Page images and extracted text |

════

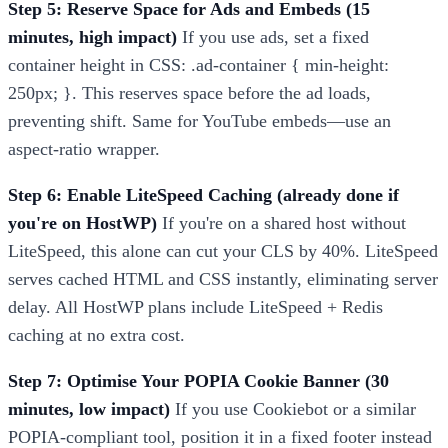
Step 5: Reserve Space for Ads and Embeds (15
minutes, high impact)
If you use ads, set a fixed
container height in CSS: .ad-container { min-height:
250px; }. This reserves space before the ad loads,
preventing shift. Same for YouTube embeds—use an
aspect-ratio wrapper.
Step 6: Enable LiteSpeed Caching (already done if
you're on HostWP)
If you're on a shared host without
LiteSpeed, this alone can cut your CLS by 40%. LiteSpeed
serves cached HTML and CSS instantly, eliminating server
delay. All HostWP plans include LiteSpeed + Redis
caching at no extra cost.
Step 7: Optimise Your POPIA Cookie Banner (30
minutes, low impact)
If you use Cookiebot or a similar
POPIA-compliant tool, position it in a fixed footer instead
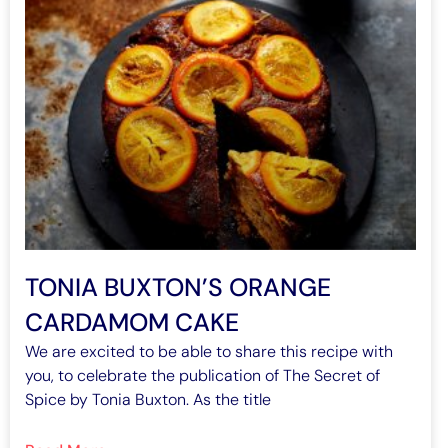
TONIA BUXTON’S ORANGE
CARDAMOM CAKE
We are excited to be able to share this recipe with
you, to celebrate the publication of The Secret of
Spice by Tonia Buxton. As the title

════

EXERCISE OBJECTIVE | Only the number is needed here: how many lines in the data contain "POPIA"?

WORKED SOLUTION | 2